_Collection entries_
******************************
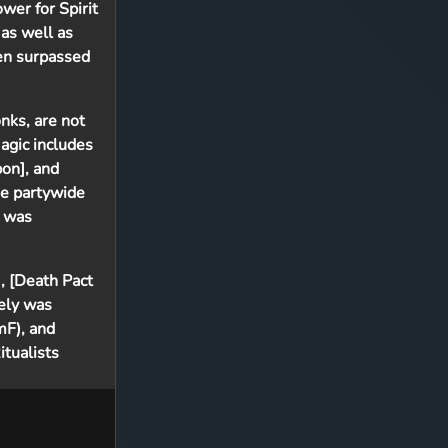
er for Spirit
 as well as
ten surpassed
onks, are not
agic includes
on], and
de partywide
l was
], [Death Pact
vely was
mF), and
tualists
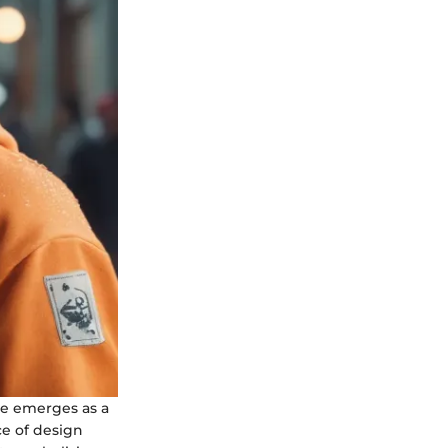
die emerges as a
ce of design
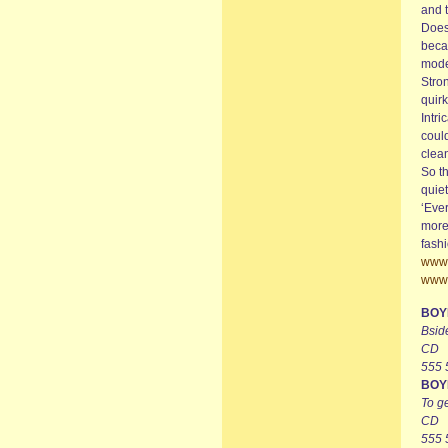
and t
Does 
becau
moder
Stro
quirk
Intri
could
clean
So th
quie
‘Ever
more
fashi
www.
www.
BOY
Bsid
CD
555
BOY
To ge
CD
555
******************************
_Instructions to follow_
The answer must be an exact reproduction of the records, with every picture left out.

_Response area_
er for Spirit
 as well as
ten surpassed
onks, are not
agic includes
on], and
de partywide
l was
], [Death Pact
vely was
mF), and
tualists
die emerges as a
ce of design
and t
Does 
becau
moder
Stro
quirk
Intri
could
clean
So th
quie
‘Ever
more
fashi
www.
www.
BOY
Bsid
CD
555
BOY
To ge
CD
555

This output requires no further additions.